ASSIGNED TASK => What you write must match the records exactly, except for the images, which are left out.

THE RECORDS =>
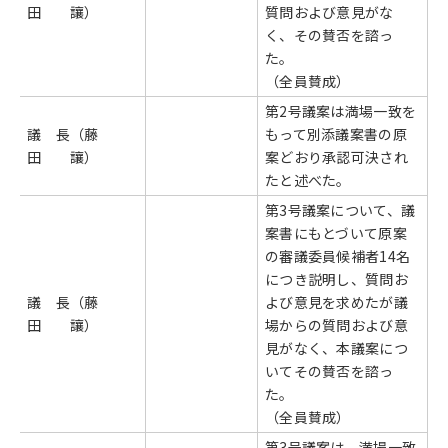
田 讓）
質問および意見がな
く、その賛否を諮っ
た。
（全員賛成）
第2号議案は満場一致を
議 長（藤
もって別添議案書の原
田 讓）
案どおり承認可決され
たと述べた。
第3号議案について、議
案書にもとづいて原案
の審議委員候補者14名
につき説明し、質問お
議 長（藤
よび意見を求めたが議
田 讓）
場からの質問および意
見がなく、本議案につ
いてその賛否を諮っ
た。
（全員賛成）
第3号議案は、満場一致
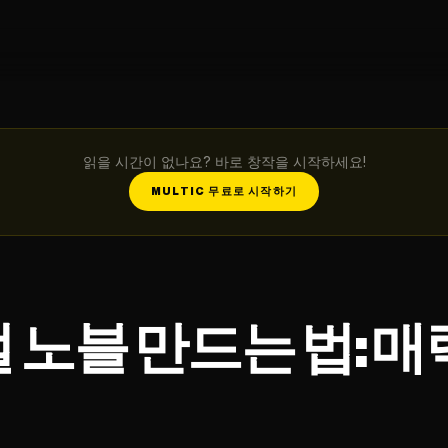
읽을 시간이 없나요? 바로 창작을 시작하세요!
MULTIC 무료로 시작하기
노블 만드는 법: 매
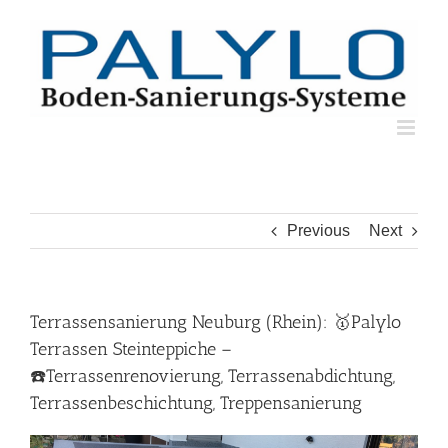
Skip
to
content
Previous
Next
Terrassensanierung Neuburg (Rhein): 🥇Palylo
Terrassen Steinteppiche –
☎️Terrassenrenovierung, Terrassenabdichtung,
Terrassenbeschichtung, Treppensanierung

REPLY TO THE EXERCISE =>
田 讓）
質問および意見がな
く、その賛否を諮っ
た。
（全員賛成）
第2号議案は満場一致を
議 長（藤
もって別添議案書の原
田 讓）
案どおり承認可決され
たと述べた。
第3号議案について、議
案書にもとづいて原案
の審議委員候補者14名
につき説明し、質問お
議 長（藤
よび意見を求めたが議
田 讓）
場からの質問および意
見がなく、本議案につ
いてその賛否を諮っ
た。
（全員賛成）
第3号議案は、満場一致
읽을 시간이 없나요? 바로 창작을 시작하세요!
MULTIC 무료로 시작하기
노블 만드는 법: 매
Skip
to
content
Previous
Next
Terrassensanierung Neuburg (Rhein): 🥇Palylo
Terrassen Steinteppiche –
☎️Terrassenrenovierung, Terrassenabdichtung,
Terrassenbeschichtung, Treppensanierung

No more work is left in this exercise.